Intimidation abounds in New York. And I've been feeling intimidated about my writing lately, and honestly not feeling up to it, so that's one of my excuses for the lag time between posts.
I've gotten no feedback on my work at CRI on the twelve 300-word profiles I've written and submitted so far. However, no feedback might be good feedback, if Brian (CRI boss) regards my work the same way Matt (PT boss) does. Three assignments for the next issue (that being January) got me jazzed, and I exuberantly wrote the first draft of a short piece on intimidation (ironically). Matt provided a few constructively critical comments on that first attempt, so I revamped it and sent it back. "Nice effort," he said, but this second draft won't work at all either. So he rewrote it for me. Entirely new and annoyingly quippy. Then he tacked on my byline, but I'm not okay with that.
The second assignment I submitted, on the correlation of attractiveness and length of hair (stupid topic anyway), and I got comments similar to those on my first draft of my first assignment. I'm disinclined to put effort into the second draft.
Another editor boss, Jay, has assigned us interns to research for a story on unconscious motivation. So I called up this researcher/professor at Duke, Gavan Fitzsimons, who studies unconscious motivation as it pertains to consumer decision making. We talked for over an hour and had this great rapport. He's doing really fascinating work, especially what he told me about the voir dire process, when attorneys question jurors before the trial about their backgrounds and potential biases. Apparently, leading questions, such as "how likely would you be to judge the defendent guilty if you knew he were in a gang?", influence a juror's inclinations--in this case, they'd be more likely to favor a harsher sentence.
He took a break here to say that this is why science writing is so important. Marketing and advertising industries have incentive to keep abreast of the latest psychological findings--it pays to know that consumers associate a class of characteristics with certain vowel sounds, for example--but there's still a chasm between evidence-based psychology and policy. I'm not going to pretend that I know about how policy is made, but I don't think it's risky to guess that there isn't as much money in policy as there is in advertising. DUH.

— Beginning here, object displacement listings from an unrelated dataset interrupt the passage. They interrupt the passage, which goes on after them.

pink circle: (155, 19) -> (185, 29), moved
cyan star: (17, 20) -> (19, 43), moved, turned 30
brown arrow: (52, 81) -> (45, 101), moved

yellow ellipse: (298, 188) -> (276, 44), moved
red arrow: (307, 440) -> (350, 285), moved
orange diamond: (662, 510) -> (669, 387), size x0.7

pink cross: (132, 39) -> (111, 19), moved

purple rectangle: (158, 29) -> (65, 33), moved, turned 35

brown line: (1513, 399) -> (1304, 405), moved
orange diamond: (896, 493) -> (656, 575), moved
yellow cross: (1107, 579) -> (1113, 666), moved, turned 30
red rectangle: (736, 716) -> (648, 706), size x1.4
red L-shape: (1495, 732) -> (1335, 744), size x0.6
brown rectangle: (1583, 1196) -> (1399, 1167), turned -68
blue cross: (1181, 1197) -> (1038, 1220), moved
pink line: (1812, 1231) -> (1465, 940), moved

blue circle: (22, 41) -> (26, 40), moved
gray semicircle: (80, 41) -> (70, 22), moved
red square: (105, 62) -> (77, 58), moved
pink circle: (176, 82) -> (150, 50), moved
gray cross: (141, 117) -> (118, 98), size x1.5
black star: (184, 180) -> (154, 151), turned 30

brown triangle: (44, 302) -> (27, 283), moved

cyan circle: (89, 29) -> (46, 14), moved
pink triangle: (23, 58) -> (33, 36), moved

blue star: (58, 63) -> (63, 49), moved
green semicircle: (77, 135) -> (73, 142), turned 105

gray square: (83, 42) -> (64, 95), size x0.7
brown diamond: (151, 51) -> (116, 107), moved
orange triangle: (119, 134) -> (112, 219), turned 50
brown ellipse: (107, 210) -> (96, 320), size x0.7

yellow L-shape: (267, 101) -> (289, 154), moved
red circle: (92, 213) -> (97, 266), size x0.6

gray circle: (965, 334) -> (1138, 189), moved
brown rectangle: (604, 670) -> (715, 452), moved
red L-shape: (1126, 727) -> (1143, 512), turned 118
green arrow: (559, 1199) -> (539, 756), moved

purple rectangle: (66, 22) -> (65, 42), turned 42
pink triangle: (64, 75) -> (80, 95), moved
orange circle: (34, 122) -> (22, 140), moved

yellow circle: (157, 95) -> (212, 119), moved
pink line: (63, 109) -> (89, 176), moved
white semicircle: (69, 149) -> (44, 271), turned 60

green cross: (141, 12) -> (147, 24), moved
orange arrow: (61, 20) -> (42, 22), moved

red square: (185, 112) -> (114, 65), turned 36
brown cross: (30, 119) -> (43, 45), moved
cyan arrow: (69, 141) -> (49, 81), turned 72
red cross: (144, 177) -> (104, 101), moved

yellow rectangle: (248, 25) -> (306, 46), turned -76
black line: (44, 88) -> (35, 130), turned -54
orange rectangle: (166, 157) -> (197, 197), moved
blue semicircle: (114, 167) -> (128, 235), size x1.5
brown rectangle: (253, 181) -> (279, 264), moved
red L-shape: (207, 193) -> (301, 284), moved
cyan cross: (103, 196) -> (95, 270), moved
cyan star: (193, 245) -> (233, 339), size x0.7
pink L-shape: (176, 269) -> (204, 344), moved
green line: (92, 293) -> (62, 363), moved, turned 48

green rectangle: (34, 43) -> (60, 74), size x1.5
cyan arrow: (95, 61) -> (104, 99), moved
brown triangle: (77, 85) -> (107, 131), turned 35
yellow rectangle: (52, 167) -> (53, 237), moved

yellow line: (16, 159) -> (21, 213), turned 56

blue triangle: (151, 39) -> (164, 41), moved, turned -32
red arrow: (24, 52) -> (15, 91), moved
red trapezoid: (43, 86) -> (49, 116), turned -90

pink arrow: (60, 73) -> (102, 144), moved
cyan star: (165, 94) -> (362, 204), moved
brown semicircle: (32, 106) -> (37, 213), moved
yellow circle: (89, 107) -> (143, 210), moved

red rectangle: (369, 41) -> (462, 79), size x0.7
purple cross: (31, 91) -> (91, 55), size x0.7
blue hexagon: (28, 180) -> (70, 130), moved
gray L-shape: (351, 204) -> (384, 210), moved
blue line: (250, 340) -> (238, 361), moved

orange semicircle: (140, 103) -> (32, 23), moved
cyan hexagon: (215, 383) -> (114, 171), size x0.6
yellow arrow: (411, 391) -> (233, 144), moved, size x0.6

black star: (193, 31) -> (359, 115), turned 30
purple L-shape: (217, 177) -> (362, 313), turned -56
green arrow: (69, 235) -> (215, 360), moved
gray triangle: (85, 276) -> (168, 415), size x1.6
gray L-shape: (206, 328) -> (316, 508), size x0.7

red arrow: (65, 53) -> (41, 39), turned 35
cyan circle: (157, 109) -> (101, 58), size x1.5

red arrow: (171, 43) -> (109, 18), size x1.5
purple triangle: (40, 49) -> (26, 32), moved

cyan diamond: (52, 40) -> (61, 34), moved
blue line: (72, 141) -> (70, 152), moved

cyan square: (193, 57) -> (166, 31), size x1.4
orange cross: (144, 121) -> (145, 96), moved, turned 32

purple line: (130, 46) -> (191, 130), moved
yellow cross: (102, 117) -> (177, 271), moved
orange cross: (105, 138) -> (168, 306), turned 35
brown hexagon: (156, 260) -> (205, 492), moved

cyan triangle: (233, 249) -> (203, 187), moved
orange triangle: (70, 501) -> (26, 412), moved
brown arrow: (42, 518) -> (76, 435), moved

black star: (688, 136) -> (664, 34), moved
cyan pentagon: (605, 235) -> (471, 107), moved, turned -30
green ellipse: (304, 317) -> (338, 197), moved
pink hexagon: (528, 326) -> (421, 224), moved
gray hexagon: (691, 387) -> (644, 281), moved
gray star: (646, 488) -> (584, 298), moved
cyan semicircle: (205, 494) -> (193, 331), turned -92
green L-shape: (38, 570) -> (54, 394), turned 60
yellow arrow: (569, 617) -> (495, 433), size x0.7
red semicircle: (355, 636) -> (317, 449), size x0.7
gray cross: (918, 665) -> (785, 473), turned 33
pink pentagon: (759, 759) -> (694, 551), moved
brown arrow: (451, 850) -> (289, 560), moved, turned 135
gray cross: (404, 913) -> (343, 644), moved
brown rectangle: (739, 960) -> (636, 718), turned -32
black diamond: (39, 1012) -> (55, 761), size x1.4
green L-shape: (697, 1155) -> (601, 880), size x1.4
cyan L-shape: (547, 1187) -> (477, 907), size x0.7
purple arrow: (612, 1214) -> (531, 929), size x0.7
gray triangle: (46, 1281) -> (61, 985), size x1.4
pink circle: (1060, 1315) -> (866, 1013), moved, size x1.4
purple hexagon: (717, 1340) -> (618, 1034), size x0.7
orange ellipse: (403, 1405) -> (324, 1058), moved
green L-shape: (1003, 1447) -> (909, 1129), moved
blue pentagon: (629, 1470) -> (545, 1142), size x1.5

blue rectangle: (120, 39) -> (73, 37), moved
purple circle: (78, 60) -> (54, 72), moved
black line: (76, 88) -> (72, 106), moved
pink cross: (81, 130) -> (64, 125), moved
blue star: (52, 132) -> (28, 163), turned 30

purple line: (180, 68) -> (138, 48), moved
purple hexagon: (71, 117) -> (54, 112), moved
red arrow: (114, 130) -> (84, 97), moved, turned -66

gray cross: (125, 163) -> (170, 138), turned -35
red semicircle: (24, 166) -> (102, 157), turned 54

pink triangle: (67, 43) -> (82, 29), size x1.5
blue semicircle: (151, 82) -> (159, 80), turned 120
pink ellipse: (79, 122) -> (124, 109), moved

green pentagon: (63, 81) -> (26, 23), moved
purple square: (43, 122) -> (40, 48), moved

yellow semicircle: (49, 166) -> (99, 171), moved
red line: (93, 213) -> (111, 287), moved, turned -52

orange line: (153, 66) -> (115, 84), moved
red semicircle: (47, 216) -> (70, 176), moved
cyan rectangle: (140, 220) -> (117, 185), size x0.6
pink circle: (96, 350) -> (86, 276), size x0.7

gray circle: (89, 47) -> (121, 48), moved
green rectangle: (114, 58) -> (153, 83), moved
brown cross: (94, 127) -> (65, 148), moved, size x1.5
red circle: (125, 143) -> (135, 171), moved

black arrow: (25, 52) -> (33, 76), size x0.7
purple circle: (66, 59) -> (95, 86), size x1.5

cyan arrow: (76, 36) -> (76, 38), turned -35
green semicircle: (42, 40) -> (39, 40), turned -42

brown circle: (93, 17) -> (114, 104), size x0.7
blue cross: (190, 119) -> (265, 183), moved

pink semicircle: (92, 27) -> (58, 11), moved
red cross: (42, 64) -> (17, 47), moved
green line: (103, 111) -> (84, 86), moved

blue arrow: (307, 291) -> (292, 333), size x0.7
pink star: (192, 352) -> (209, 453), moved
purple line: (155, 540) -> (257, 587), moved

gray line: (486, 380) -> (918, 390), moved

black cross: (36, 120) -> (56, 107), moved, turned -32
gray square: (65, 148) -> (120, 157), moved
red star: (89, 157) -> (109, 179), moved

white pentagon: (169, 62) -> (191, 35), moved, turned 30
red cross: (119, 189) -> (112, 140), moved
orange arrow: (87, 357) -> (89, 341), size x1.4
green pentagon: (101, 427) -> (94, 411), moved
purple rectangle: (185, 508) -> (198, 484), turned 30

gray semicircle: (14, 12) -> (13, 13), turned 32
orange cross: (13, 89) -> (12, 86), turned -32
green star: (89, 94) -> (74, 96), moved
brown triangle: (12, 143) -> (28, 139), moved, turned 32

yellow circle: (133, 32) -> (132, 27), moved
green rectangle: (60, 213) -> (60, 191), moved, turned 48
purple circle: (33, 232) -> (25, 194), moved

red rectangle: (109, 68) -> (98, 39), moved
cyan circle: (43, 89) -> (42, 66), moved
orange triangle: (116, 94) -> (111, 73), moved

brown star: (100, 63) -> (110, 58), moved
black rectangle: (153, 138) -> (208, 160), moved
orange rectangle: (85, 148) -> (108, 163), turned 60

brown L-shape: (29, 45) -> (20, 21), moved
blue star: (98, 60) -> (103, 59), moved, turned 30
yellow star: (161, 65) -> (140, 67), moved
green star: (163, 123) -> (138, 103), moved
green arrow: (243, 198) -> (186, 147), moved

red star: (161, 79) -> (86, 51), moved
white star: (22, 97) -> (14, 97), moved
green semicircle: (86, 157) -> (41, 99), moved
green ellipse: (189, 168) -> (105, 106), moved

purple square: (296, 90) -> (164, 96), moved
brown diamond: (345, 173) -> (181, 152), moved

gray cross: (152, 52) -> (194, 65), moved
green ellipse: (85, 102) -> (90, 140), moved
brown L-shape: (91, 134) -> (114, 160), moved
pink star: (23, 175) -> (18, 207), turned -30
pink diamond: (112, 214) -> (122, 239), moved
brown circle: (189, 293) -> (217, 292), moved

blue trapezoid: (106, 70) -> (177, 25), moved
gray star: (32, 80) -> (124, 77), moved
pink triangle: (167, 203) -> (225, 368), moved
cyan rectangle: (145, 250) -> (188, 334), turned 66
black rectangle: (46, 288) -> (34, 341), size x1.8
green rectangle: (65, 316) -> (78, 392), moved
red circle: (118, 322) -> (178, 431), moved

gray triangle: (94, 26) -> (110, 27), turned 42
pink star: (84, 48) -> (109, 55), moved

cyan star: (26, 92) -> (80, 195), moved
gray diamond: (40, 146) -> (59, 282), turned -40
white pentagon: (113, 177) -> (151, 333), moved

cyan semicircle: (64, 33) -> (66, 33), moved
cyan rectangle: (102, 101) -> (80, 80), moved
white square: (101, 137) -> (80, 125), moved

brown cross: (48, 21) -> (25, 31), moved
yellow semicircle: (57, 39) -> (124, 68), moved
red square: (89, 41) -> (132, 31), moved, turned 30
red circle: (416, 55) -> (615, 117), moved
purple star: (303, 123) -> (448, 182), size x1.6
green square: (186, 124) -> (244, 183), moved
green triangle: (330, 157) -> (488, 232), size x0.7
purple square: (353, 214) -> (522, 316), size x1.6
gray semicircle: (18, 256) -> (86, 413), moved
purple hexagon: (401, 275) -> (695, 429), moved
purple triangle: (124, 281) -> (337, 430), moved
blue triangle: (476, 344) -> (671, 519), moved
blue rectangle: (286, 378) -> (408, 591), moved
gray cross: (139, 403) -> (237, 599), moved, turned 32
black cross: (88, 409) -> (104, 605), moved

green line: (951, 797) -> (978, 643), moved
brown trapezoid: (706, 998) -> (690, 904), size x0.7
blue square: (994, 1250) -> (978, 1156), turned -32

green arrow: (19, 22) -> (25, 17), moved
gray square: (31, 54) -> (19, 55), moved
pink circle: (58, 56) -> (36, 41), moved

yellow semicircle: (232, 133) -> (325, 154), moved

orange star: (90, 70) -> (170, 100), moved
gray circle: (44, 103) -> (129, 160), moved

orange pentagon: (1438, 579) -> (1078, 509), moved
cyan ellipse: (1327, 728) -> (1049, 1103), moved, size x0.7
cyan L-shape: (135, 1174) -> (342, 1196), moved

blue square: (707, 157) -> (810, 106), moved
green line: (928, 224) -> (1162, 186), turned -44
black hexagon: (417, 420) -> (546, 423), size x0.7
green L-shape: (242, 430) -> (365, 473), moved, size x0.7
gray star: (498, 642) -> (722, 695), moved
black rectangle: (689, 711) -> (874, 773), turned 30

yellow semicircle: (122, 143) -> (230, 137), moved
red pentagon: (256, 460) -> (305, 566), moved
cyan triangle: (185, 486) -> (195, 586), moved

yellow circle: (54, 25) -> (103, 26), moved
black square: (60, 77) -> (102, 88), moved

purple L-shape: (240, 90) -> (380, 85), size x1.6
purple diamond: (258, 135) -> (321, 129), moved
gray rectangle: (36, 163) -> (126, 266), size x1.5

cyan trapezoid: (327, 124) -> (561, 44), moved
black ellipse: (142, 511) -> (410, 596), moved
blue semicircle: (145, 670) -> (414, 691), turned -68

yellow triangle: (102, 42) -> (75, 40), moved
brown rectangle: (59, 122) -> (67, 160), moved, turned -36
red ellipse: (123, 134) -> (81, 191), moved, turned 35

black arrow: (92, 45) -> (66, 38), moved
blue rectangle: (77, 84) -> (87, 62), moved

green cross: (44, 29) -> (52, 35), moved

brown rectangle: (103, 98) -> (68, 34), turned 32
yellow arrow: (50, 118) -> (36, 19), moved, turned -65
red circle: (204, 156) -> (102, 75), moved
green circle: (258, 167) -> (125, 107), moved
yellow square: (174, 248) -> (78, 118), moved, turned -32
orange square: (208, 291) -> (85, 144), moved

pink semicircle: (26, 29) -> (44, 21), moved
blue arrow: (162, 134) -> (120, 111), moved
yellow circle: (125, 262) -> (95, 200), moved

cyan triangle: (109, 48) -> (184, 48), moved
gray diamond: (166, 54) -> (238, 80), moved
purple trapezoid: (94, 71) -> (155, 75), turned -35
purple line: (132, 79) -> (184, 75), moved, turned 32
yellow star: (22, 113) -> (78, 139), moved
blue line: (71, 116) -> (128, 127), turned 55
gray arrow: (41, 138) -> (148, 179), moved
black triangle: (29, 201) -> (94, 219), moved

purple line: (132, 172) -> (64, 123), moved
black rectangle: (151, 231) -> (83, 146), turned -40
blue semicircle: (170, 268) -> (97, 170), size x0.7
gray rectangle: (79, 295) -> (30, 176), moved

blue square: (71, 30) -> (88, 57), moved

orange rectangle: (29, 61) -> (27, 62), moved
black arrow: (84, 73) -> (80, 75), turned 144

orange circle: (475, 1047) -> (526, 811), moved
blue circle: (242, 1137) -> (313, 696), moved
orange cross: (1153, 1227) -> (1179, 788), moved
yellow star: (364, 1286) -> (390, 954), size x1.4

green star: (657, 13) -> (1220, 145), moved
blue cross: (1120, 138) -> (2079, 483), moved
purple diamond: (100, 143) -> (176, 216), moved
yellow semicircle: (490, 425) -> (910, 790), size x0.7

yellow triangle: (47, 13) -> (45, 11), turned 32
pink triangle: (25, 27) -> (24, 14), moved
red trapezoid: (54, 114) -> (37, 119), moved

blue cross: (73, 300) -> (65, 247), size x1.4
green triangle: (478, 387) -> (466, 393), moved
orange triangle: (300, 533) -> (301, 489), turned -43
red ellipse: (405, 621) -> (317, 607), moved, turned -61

Anyway, Dr. Fitzsimons pointed out that judicial consultants aren't likely to read every issue of the Applied Behavioral Science Review (they should). But it's more likely that they'll be reading the newspaper, Popular Science, the like. Or someone they know might. More accessible, more digestible than academic journals.
So that was inspiring.
I went to transcribe the tape a week later and discovered it was blank.